Wer hier wirklich Wahlkampf mit dem Thema macht, steht ja seit der "angeblichen", weil mittlerweile dementierten Aussage von Wirtschaftsminister Brüderle schon fest: Die CDU mit Übermutter Muberkel.
Ein kleiner Epilog sei mir erlaubt: Nicht ganz zu Unrecht weisen Atomkraftbefürworter darauf hin, dass bei der Atom-Diskussion das Leid und die Not der Opfer von Beben und Tsunami unterzugehen drohen.
Nun, ich stelle fest, dass zwar die Berichterstattung über Fukushima mehr Raum erhält, aber dass die Tsunami und ihre Opfer nicht unerwähnt bleiben.
Dennoch sollten wir, wir alle nicht vergessen, dass zehntausende Japaner in einem Land, das zu den großen Industrienationen gehört, durch diese Katastrophe vor dem Nichts stehen, und dass sie, bis Japan wieder Tritt gefasst hat, auch unsere Hilfe brauchen.

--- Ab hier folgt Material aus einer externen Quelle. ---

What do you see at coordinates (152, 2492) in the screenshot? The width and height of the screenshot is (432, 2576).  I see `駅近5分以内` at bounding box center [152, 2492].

Das sollte jeder tun. Entweder so wie ich, durch regelmäßige Spenden an eine karitative, weltweit operierende Vereinigung, oder direkt durch eine Spende an eine jener Organisationen, die gerade für die japanischen Opfer von Beben und Tsunami sammeln. Auch auf die Gefahr hin, das nicht alles Geld ankommen sollte.
Und wem das nicht möglich sein sollte, aus welchen Gründen auch immer, kann dennoch seinen Teil leisten, indem er/sie die Erinnerung an die Katastrophe wachhält, hier im Internet.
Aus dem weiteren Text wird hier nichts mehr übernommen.